The runoff analysis resulted in two primary results, pre-development
and current developed conditions with modeled estimates of peak runoff
(cubic feet per second) for each subshed and a total at the ocean outlet
for each storm interval. The data is presented below in tabular
form with a hydrograph representing the outlet.
Conclusions (top)
The modeling has shown that the watershed is yielding a large
increase in runoff since predevelopment conditions have changed into the
current state of development. Increases greater than 100% are seen
in every subshed, most approaching 200% for a two year storm, and the Westlake
subshed showing an over 700% increase. Not only is the increase dramatic,
but the relationship between the increase in mapped impervious surface
and the runoff increase is interesting as well because of the logarithmic
relationship borne out by the data.
The tables above show that the increase in impervious surface
area in each subshed has dramatically increased the runoff into Malibu
Creek (with the assumptiion being that the predeveloped condition had zero
impervious surface). The clearest example is in the Westlake subshed
where a 22.89% increase in impervious surface has led to a 722.01% increase
in runoff.
The following graphs demonstrate that a small increase in
impervious area within a watershed will result in large increases in runoff;
two scales, logarithmic and linear, are shown in order to bring out the
relationship visually. For instance, the linear graph
(second graph) shows that the increase has a logarithmic relationship;
small incremental increases of impervious surface leads to greater and
greater amounts of runoff.
Although typical (and costly) structural devices such as
dams and weirs can be used to control runoff, it is clear that this watershed
will yield extreme amounts of runoff as impervious surfaces increase and,
due to the erosive nature of the soils, will render these devices largely
ineffective in relatively short periods of time as seen with Rindge Dam
which has completely filled with sediment. It would seem that a more
comprehensive management of the watershed resources will result in a cost
effective and habitat conserving condition.
References (top)
Bedient, Philip B. Hydrology and Floodplain Analysis. Addison-Wesley Publishing Company. 1992.

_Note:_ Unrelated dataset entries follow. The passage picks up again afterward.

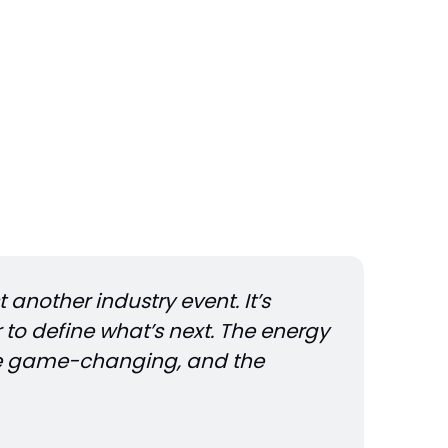
another industry event. It’s 
to define what’s next. The energy 
e game-changing, and the 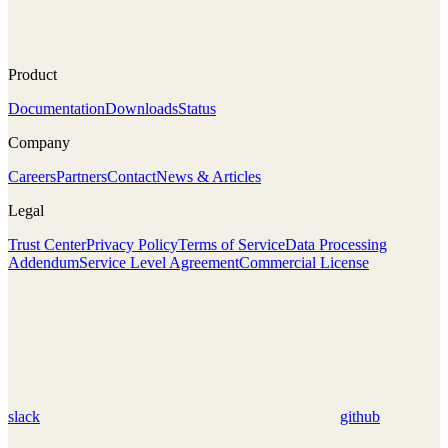
Product
Documentation
Downloads
Status
Company
Careers
Partners
Contact
News & Articles
Legal
Trust Center
Privacy Policy
Terms of Service
Data Processing
Addendum
Service Level Agreement
Commercial License
slack
github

Dams Within Jurisdiction of the State of California, Bulletin 17. California State Department of Water Resources. June 1993. http://galaxy.cs.berkeley.edu/kopec/b17.
Environmental Modeling Research Laboratory. Brigham Young University, Provo, Utah. (801) 378-2812. http://www.emrl.byu.edu/wms.htm.

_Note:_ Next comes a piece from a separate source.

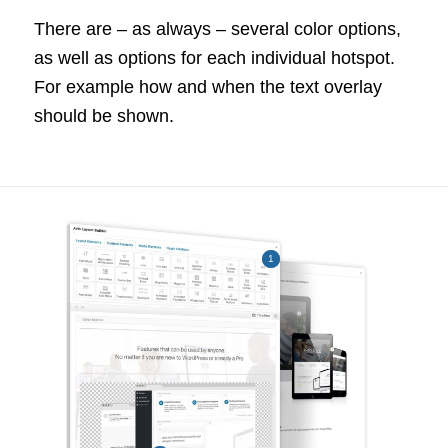
There are – as always – several color options,
as well as options for each individual hotspot.
For example how and when the text overlay
should be shown.
1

Heal the Bay. Santa Monica, CA. (800) HEALBAY. http://www.healthebay.org.
HEC-1 Users Manual version 4.0, United States Army Corps of Engineers, Hydrologic Engineering Center. 1990.
Maidement, David R., ed. Handbook of Hydrology. McGraw-Hill, Inc. 1992.

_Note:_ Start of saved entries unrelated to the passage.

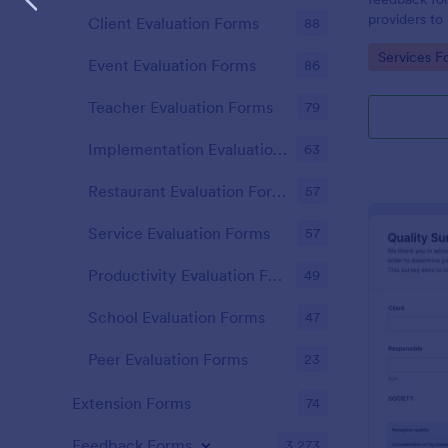
providers to 
Client Evaluation Forms
88
improvement
Go to Cate
Services F
responses on
Event Evaluation Forms
86
Teacher Evaluation Forms
79
Implementation Evaluation Forms
63
Restaurant Evaluation Forms
57
Service Evaluation Forms
57
Productivity Evaluation Forms
49
School Evaluation Forms
47
Peer Evaluation Forms
23
Extension Forms
74
Feedback Forms
3,273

Owens, Bradley B. http://owenswatershedplanning.com .
Precipitation Frequency Maps for the Western United States (Return Periods NOAA Atlas 2). http://www.wrcc.dri.edu/pcpnfreq.html.
WMS Reference Manual, version 5.0, Environmental Modeling Research Laboratory. Brigham Young University, Provo, Utah. 1997.
WMS Tutorial, version 5.1, Environmental Modeling Research Laboratory. Brigham Young University, Provo, Utah. 1998.